- _Dataset records_
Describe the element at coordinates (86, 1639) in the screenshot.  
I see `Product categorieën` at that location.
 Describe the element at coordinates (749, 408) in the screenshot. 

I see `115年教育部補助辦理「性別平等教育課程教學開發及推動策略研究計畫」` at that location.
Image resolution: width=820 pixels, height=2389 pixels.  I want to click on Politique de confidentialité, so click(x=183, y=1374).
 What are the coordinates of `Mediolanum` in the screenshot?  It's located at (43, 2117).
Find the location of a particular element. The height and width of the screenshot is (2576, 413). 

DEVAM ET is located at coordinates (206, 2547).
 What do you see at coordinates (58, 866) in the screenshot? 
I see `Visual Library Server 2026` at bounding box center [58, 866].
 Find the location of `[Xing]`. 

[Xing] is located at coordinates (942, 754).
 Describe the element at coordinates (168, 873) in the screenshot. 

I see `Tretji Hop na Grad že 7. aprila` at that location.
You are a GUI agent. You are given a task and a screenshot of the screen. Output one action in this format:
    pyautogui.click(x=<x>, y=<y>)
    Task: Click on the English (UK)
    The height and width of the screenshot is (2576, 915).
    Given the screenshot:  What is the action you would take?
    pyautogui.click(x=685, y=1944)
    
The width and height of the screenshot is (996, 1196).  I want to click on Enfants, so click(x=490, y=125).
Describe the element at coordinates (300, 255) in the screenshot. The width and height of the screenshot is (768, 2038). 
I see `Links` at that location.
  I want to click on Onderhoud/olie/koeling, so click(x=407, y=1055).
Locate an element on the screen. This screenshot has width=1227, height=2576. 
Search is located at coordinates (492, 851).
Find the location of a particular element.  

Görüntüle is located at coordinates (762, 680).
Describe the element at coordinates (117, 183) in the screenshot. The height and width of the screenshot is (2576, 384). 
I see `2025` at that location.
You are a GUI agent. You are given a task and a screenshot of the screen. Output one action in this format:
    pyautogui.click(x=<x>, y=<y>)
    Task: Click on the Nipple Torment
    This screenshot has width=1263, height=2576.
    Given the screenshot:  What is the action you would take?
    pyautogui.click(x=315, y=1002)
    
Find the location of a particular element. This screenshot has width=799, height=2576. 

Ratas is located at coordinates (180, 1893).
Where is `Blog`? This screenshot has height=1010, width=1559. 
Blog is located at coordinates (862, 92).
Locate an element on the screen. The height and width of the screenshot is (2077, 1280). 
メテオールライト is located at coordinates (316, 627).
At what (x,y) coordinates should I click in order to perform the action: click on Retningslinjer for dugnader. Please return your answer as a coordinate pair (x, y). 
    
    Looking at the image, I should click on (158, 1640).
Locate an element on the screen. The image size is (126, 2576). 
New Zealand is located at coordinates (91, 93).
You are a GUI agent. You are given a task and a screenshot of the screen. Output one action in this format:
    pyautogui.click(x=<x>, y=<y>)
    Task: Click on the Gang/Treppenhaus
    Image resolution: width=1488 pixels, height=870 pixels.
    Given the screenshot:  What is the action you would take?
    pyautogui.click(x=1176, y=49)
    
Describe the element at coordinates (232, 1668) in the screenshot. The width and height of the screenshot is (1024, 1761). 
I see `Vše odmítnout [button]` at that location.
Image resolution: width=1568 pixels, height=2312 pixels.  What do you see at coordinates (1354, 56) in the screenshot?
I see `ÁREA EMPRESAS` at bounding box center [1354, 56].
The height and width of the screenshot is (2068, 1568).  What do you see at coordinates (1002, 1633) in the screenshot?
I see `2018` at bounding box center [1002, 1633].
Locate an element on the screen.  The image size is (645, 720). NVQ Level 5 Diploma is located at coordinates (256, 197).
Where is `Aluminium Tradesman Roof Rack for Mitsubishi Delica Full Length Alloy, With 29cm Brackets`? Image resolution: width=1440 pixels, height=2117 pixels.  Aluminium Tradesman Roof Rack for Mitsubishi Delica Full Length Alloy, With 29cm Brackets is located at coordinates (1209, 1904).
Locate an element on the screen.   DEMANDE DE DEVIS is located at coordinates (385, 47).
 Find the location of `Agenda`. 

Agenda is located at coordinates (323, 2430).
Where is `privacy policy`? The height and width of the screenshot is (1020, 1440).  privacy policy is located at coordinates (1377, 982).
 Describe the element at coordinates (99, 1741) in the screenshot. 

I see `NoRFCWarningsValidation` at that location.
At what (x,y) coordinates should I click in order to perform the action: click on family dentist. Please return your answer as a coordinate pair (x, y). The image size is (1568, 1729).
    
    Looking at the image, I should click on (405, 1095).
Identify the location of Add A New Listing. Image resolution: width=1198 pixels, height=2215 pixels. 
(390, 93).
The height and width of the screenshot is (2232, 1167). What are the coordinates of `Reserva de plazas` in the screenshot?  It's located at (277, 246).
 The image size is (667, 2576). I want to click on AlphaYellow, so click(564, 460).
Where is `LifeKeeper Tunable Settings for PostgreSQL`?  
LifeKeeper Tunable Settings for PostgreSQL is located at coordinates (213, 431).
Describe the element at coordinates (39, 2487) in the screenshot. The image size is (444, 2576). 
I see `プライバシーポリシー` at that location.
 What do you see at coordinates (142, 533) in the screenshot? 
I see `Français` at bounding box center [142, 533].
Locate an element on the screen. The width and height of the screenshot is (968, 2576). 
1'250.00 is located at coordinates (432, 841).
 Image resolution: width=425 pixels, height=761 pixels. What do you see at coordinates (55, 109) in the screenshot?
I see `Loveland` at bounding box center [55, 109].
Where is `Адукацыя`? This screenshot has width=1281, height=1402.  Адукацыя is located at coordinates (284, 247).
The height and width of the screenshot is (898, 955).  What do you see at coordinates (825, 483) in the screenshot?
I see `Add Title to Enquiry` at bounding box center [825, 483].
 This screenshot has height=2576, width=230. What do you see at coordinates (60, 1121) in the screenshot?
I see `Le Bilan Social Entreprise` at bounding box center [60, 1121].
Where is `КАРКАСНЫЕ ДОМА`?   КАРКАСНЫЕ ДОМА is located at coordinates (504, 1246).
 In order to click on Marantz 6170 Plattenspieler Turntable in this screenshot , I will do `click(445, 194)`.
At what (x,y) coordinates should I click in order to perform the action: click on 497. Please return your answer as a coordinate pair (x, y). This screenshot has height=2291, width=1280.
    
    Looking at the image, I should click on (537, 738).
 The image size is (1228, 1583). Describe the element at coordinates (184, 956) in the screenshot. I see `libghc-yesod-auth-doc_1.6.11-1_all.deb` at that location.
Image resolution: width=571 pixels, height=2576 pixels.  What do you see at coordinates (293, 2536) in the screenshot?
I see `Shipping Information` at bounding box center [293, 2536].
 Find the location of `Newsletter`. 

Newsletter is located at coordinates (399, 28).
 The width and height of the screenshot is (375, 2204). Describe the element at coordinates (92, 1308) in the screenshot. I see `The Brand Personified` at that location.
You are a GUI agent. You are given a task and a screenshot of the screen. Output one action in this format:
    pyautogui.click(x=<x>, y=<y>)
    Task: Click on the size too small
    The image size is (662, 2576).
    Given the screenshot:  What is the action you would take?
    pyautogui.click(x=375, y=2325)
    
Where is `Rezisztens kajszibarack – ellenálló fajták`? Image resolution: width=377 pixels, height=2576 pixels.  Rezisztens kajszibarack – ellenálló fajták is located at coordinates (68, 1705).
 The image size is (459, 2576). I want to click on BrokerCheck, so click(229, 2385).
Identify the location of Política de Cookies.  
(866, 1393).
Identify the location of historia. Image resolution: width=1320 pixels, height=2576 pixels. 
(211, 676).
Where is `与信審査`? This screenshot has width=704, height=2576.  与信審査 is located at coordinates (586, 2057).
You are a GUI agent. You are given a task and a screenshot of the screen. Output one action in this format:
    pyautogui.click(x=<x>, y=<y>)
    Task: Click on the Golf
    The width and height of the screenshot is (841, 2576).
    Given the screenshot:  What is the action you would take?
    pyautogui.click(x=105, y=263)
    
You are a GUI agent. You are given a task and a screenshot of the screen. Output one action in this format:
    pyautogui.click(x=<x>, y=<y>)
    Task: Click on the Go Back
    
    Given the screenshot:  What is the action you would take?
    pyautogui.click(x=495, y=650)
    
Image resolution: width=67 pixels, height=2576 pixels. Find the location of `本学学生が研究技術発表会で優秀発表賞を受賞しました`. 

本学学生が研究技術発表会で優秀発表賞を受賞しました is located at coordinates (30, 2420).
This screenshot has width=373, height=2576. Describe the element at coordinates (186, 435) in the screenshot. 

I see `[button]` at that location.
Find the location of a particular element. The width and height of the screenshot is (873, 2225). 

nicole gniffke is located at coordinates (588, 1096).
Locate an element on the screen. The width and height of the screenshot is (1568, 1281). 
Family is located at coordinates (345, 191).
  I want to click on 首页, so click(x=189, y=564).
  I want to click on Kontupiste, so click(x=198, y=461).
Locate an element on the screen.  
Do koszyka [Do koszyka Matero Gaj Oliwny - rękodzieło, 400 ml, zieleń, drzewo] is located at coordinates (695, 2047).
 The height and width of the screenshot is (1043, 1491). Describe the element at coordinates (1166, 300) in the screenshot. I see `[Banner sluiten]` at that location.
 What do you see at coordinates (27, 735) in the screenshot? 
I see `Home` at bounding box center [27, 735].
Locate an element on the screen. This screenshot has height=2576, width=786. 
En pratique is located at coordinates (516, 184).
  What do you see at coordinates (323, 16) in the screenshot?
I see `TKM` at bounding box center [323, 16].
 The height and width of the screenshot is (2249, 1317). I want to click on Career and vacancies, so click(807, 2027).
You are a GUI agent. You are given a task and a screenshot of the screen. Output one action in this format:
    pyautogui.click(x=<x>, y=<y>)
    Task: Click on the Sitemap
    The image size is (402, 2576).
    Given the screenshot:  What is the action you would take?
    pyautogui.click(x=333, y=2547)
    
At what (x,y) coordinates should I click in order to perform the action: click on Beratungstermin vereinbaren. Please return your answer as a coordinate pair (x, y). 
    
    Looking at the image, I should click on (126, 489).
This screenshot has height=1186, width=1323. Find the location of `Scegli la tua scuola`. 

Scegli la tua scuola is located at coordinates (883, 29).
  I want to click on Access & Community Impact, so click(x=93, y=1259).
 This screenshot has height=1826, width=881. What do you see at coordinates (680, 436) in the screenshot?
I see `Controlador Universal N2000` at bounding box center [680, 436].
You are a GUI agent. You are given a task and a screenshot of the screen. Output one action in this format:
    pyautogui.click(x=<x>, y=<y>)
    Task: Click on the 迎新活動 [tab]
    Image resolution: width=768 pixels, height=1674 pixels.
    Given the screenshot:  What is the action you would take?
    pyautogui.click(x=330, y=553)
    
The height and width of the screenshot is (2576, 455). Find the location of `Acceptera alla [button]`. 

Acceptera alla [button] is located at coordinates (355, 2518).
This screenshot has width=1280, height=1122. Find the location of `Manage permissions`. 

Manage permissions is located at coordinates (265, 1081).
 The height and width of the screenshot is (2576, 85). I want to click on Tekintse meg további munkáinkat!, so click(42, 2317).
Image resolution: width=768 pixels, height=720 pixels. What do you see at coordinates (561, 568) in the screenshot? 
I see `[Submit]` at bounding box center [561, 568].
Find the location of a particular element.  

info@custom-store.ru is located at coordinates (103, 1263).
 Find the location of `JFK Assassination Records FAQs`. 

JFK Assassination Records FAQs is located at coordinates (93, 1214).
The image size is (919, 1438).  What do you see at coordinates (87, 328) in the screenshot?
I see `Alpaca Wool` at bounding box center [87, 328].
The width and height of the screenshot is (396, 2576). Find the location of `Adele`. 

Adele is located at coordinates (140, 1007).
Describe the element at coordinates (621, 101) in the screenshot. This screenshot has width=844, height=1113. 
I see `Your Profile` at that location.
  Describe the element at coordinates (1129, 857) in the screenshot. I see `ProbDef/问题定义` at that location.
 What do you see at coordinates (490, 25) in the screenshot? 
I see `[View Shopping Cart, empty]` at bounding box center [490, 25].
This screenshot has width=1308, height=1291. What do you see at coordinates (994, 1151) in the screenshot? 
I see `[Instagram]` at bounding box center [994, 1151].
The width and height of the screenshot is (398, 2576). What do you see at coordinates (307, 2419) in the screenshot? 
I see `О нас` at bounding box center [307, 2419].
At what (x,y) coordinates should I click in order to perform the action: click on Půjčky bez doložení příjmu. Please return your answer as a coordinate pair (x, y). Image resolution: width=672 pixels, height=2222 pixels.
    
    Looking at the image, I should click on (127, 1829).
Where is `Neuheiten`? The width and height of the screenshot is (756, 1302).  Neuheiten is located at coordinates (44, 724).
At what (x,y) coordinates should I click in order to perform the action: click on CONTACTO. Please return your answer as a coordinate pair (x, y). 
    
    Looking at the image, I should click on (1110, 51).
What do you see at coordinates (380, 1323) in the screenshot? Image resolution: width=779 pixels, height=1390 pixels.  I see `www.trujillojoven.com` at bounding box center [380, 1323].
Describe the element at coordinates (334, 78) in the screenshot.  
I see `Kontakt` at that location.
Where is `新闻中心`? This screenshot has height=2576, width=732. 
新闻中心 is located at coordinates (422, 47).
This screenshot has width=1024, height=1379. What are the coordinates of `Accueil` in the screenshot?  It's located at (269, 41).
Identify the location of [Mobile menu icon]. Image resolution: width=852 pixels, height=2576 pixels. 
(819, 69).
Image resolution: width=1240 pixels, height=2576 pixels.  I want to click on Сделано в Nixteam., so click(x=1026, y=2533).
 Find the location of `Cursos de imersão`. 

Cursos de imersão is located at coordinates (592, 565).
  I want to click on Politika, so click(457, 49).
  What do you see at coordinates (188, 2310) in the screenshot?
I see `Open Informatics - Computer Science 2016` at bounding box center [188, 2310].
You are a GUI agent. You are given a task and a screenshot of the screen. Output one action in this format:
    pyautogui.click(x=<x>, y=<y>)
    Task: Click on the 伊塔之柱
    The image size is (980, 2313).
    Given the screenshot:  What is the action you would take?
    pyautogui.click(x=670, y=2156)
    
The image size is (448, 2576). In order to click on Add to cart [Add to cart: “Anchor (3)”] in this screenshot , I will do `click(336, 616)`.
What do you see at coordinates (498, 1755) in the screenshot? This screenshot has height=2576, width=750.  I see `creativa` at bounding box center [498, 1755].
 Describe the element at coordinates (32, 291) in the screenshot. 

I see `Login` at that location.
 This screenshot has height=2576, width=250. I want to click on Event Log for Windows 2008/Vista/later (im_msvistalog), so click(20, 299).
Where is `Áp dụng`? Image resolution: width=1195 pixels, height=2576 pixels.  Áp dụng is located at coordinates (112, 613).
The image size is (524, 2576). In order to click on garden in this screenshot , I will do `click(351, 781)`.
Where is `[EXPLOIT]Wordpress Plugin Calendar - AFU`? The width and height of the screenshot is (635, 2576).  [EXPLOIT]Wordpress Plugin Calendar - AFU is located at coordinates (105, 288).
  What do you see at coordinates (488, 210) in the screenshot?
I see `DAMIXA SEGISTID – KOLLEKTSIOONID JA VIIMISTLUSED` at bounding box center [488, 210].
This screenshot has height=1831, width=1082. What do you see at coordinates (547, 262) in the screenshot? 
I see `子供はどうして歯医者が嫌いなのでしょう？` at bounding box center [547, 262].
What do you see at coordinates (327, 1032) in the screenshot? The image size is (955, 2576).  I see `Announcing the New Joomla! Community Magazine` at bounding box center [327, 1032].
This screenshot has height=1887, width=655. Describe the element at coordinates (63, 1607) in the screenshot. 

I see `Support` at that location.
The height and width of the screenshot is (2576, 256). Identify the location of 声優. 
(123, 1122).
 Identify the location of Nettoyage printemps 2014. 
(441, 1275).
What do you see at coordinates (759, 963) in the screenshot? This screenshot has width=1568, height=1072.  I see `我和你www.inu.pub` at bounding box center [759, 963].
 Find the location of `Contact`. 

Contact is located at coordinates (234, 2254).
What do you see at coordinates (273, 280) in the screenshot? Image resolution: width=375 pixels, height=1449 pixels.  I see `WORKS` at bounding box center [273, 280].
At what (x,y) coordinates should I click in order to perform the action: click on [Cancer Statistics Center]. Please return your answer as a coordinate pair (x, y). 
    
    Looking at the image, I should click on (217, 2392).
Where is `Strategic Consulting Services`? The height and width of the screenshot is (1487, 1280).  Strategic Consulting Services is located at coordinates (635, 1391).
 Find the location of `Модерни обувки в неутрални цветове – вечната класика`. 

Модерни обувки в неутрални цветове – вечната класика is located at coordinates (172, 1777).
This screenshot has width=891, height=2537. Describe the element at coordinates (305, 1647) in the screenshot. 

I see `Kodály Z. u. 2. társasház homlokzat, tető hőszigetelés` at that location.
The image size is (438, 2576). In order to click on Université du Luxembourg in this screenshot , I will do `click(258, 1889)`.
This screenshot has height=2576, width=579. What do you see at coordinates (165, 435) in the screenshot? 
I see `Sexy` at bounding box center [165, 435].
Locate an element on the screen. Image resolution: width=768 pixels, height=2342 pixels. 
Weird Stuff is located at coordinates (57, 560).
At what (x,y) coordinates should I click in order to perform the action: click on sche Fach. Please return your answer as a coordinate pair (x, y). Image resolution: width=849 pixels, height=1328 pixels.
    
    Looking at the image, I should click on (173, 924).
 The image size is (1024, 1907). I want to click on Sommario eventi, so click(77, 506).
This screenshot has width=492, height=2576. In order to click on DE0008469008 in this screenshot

- _What is being asked_
Where a line in the listing above includes the string "will", copy that line.

- _Solution for this exercise_
 In order to click on Marantz 6170 Plattenspieler Turntable in this screenshot , I will do `click(445, 194)`.
The image size is (448, 2576). In order to click on Add to cart [Add to cart: “Anchor (3)”] in this screenshot , I will do `click(336, 616)`.
The image size is (524, 2576). In order to click on garden in this screenshot , I will do `click(351, 781)`.
The image size is (438, 2576). In order to click on Université du Luxembourg in this screenshot , I will do `click(258, 1889)`.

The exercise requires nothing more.